On multiple occasions Feipoa spoke highly of his Chaintech 340SC motherboard in combination with IBM BL3 and TI 486SXL2 processors, so i wanted to give that stuff a try.

I only spoke highly of the Chaintech 340SCD in combination with the IBM BL3, not the SXL2. SXL2 performance isn't great.

pshipkov wrote on 2023-03-25, 21:46:

--- IBM BL3 at 90MHz (2x50), ISA bus at 12.5 MHz

Typo. I think you meant '90 MHz (2x45)'.

pshipkov wrote on 2023-03-25, 21:46:

All BIOS settings on max, except:
BUS CLOCK SELECT = SCLK/8 (best is /3)
EXTERNAL CACHE = DISABLED

From my experience with my motherboard, faster ISA speed doesn't necessarily translate to faster [Doom] benchmark scores. Depending on the FSB, the optimal ISA speed is somewhere in the 11.1 - 15 MHz range. Your IDE issues may or may not be related to ISA speed.

pshipkov wrote on 2023-03-25, 21:46:
--- TI 486SXL2 at 80MHz (2x40), ISA at 13.33MHz I am still fresh with the SXL2 adapter stuff. My only SXL2-66 CPU does not scale […]
Show full quote

--- TI 486SXL2 at 80MHz (2x40), ISA at 13.33MHz
I am still fresh with the SXL2 adapter stuff.
My only SXL2-66 CPU does not scale past 80MHz.
System is not stable - it is the CPU itself.

Were you able to get 80 MHz stable? If so, at what minimal voltage?

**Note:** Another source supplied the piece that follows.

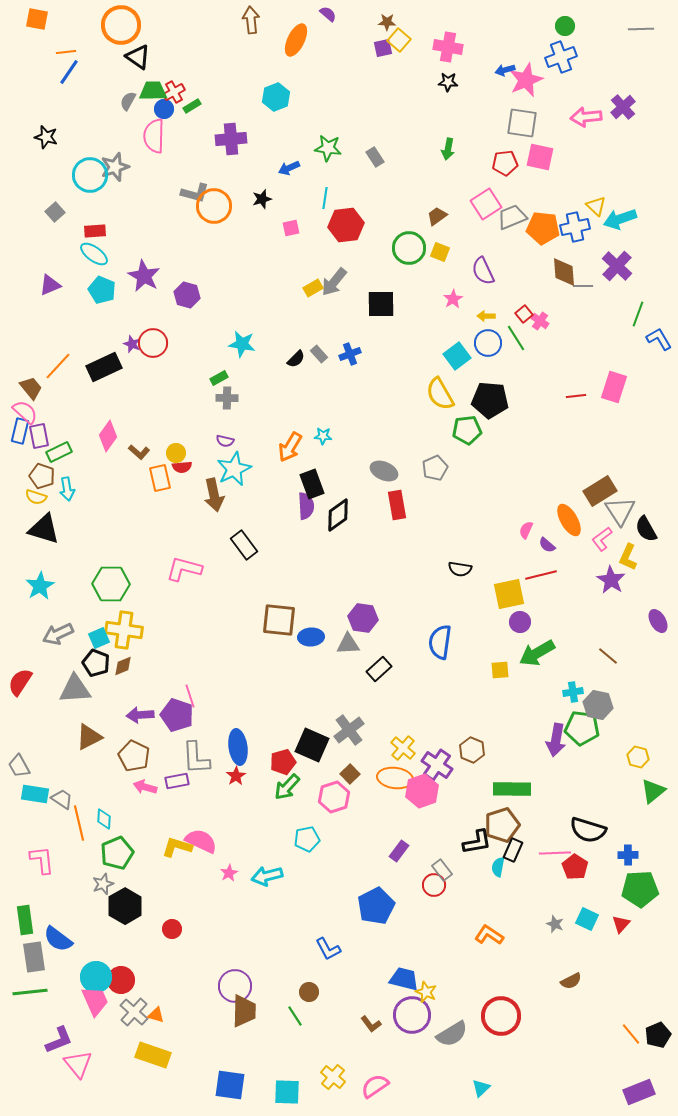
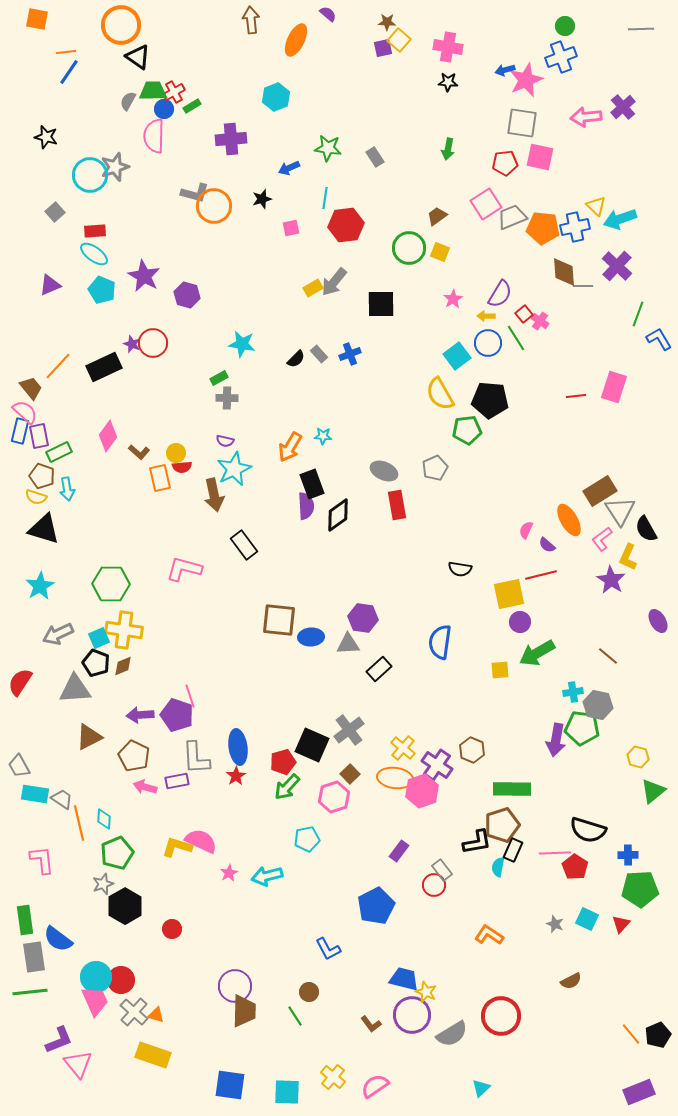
purple semicircle at (483, 271): moved 17 px right, 23 px down; rotated 124 degrees counterclockwise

pshipkov wrote on 2023-03-25, 21:46:

If i turn-off C000-DFFF are is not cacheable all is good, but performance drops a lot in this case which defeats the purpose.

Typo to the extent that I don't understand what is being conveyed. This looks like a range in RAM to, for example, shadow your SCSI card's BIOS.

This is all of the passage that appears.